Singh Ravi Kumar, Arora Veronica, Tiwari Vaibhav, Gupta Deepti, Gupta Anurag, Puri Ratna Dua
Institute of Renal Sciences, Sir Ganga Ram Hospital, New Delhi, India.
Institute of Medical Genetics and Genomics, Sir Ganga Ram Hospital, New Delhi, India.
J Pediatr Genet. 2020 Jul 27;10(4):331-334. doi: 10.1055/s-0040-1714363. eCollection 2021 Dec.
Alport's syndrome (AS) is a rare disorder characterized by a triad of deafness, progressive renal dysfunction, and ocular abnormalities. We presented a patient of early onset AS with a novel frameshift pathogenic variant in the and discuss the utility of genetic testing in the family as well as for the transplant recipient. The patient was a 17-year-old adolescent male with end-stage renal disease (ESRD) and hearing loss. In the setting of ESRD, since hearing loss and anterior lenticonus was detected on an ophthalmologic exam, AS was suspected. On genetic testing, a novel hemizygous frameshift variant was identified in the gene (c.1392del (p.Asp464GlufsTer10)), which was also segregated in the family. In this report, we discussed the early severe presentation, typical ocular findings, genotype-phenotype correlation, and implications of genetic testing for renal transplant. We also explored the challenges of genetic testing in developing countries and the potential of pharmacogenomics.

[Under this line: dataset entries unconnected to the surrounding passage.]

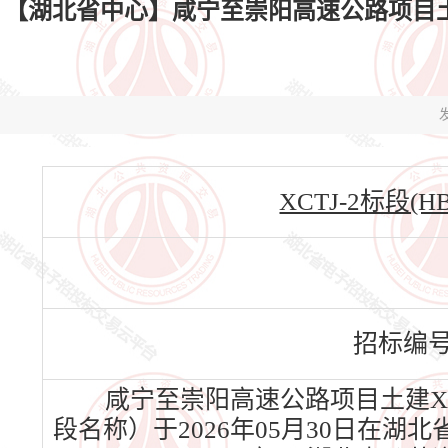
【湖北省中心】咸宁至崇阳高速公路项目土建X
发
XCTJ-2标段(HBS
招标编
咸宁至崇阳高速公路项目土建XCT
段名称）于2026年05月30日在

奥尔波特综合征(AS)是一种罕见疾病,其特征为耳聋、进行性肾功能不全和眼部异常三联征。我们报告了一名早发型AS患者,其[基因名称]存在一种新的移码致病性变异,并讨论了基因检测在该家族以及移植受者中的应用。该患者是一名17岁的青少年男性,患有终末期肾病(ESRD)和听力损失。在ESRD的情况下,由于眼科检查发现听力损失和前圆锥形晶状体,怀疑为AS。基因检测发现[基因名称]中存在一种新的半合子移码变异(c.1392del(p.Asp464GlufsTer10)),该变异也在家族中分离。在本报告中,我们讨论了早期严重表现、典型眼部发现、基因型-表型相关性以及基因检测对肾移植的影响。我们还探讨了发展中国家基因检测面临的挑战以及药物基因组学的潜力。